5. Dos limites da intervenção estatal nos contratos: preocupações sobre o pós-crise
As reflexões até aqui traçadas se pautam, cabe ressaltar, no ordenamento posto. Novas iniciativas legislativas para a imposição de remédios emergenciais e transitórios não são, porém, de se descartar, a depender da gravidade e da extensão dos efeitos econômicos da crise – especialmente diante de repercussões dotadas de considerável grau de generalidade.
A intervenção corretiva, que permita a manutenção de contratos como um respirador artificial a insuflar os pulmões da livre iniciativa, pode ser não apenas aceitável como pode se tornar indispensável para a preservação das relações econômicas, permitindo, em momento posterior, que a liberdade e a inventividade dos agentes privados complete as condições para a cura.
Não se pode desconsiderar, ainda, que medidas estatais mitigatórias, que não afetam diretamente contratos, mas protegem e asseguram o prosseguimento de dadas atividades, podem ser elementos relevantes para a aferição da presença ou não de requisitos aptos a ensejar revisão contratual ou suspensão da exigibilidade de obrigações, nos termos anteriormente expostos neste texto.
Instrumentos de Direito Civil para mitigar a força obrigatória podem vir a ter, portanto, sua eficácia afastada em dados casos, nos quais a atuação estatal tenha viabilizado razoavelmente a manutenção do regular cumprimento das obrigações.
A atuação estatal, em momento de grave crise, não deve vir, pois, como dirigismo universal ou contraposição à liberdade dos particulares, mas, sim, como instrumento à preservação das condições de possibilidade dessa mesma liberdade, e viabilização de sua reprodução.
A intervenção estatal com medidas de exceção somente se justifica – com o perdão da obviedade - quando a situação excepcional está presente, e deve ser sempre, reitere-se, proporcional às necessidades dos agentes econômicos, em benefício da higidez da livre iniciativa e do valor do trabalho.
Não há que se confundir as medidas de preservação das atividades econômicas por meio da modificação ou suspensão dos efeitos de contratos com intervencionismo estatal ou paternalismo desmedido.
Cessada a fase crítica da crise, inevitável deverá ser a reafirmação da força obrigatória dos contratos, como instrumento a gerar a necessária segurança que, em si mesma, é incentivo à atividade econômica.
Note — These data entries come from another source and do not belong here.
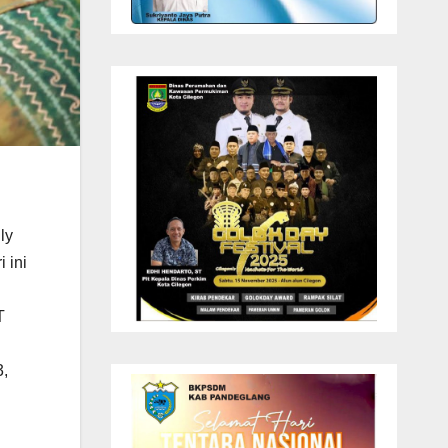
ly
 ini
T
3,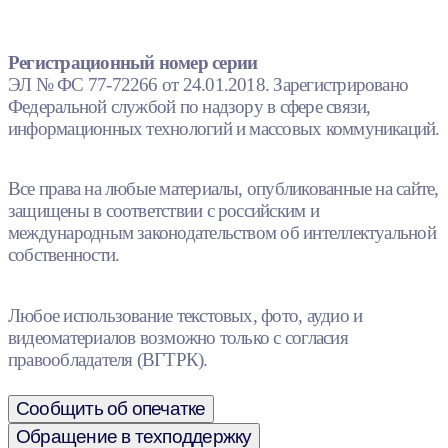
Регистрационный номер серии
ЭЛ № ФС 77-72266 от 24.01.2018. Зарегистрировано
Федеральной службой по надзору в сфере связи,
информационных технологий и массовых коммуникаций.
Все права на любые материалы, опубликованные на сайте,
защищены в соответствии с российским и
международным законодательством об интеллектуальной
собственности.
Любое использование текстовых, фото, аудио и
видеоматериалов возможно только с согласия
правообладателя (ВГТРК).
Сообщить об опечатке
Обращение в техподдержку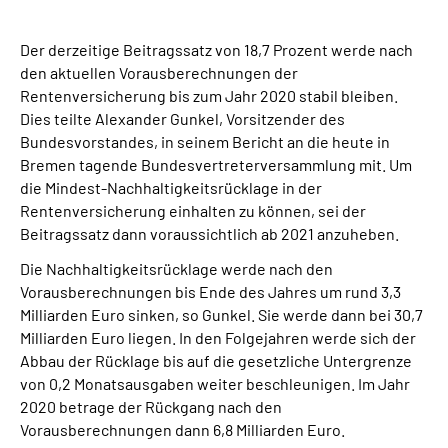
Suche
Der derzeitige Beitragssatz von 18,7 Prozent werde nach
den aktuellen Vorausberechnungen der
Rentenversicherung bis zum Jahr 2020 stabil bleiben.
Language
Dies teilte Alexander Gunkel, Vorsitzender des
Bundesvorstandes, in seinem Bericht an die heute in
Inhalte in Gebärdensprache (DGS)
Bremen tagende Bundesvertreterversammlung mit. Um
die Mindest-Nachhaltigkeitsrücklage in der
Leichte Sprache
Rentenversicherung einhalten zu können, sei der
Beitragssatz dann voraussichtlich ab 2021 anzuheben.
Die Nachhaltigkeitsrücklage werde nach den
Vorausberechnungen bis Ende des Jahres um rund 3,3
Mein Kundenportal
Milliarden Euro sinken, so Gunkel. Sie werde dann bei 30,7
Milliarden Euro liegen. In den Folgejahren werde sich der
Abbau der Rücklage bis auf die gesetzliche Untergrenze
von 0,2 Monatsausgaben weiter beschleunigen. Im Jahr
2020 betrage der Rückgang nach den
Vorausberechnungen dann 6,8 Milliarden Euro.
No pós-crise, é necessário reforçar a aposta na livre iniciativa, cujo valor social é intrinsecamente reconhecido como fundamento da República. Que o vírus da pandemia, após debelado, não se converta no vírus do desmedido dirigismo.
[1] Professor de Direito Civil da UFPR. Doutor e Mestre em Direito pela UFPR. Membro-fundador do IBDCont. Advogado. Árbitro.
[2] ROPPO, Enzo. O Contrato. Coimbra: Almedina, 2009.
[3] Permitimo-nos remeter a PIANOVSKI RUZYK, Carlos Eduardo. Institutos fundamentais do direito civil e liberdade(s). Rio de Janeiro, GZ, 2011
[4] Relevante exemplo pode ser colhido no REsp 945.166 - GO, assim ementado: DIREITO CIVIL E PROCESSUAL CIVIL. RECURSO ESPECIAL. OMISSÃO. INEXISTÊNCIA. CONTRATO DE COMPRA E VENDA DE SAFRA FUTURA DE SOJA. CONTRATO QUE TAMBÉM TRAZ BENEFÍCIO AO AGRICULTOR. FERRUGEM ASIÁTICA. DOENÇA QUE ACOMETE AS LAVOURAS DE SOJA DO BRASIL DESDE 2001, PASSÍVEL DE CONTROLE PELO AGRICULTOR. RESOLUÇÃO DO CONTRATO POR ONEROSIDADE EXCESSIVA. IMPOSSIBILIDADE. OSCILAÇÃO DE PREÇO DA "COMMODITY". PREVISIBILIDADE NO PANORAMA CONTRATUAL. (STJ – Relator Ministro Luiz Felipe Salomão – Dje: 12/03/2012).
[5] Sobre o tema, GLITZ, Frederico Eduardo Zenedin. Contrato e sua conservação: lesão e cláusula de hardship. 1. ed. Curitiba: Juruá, 2008.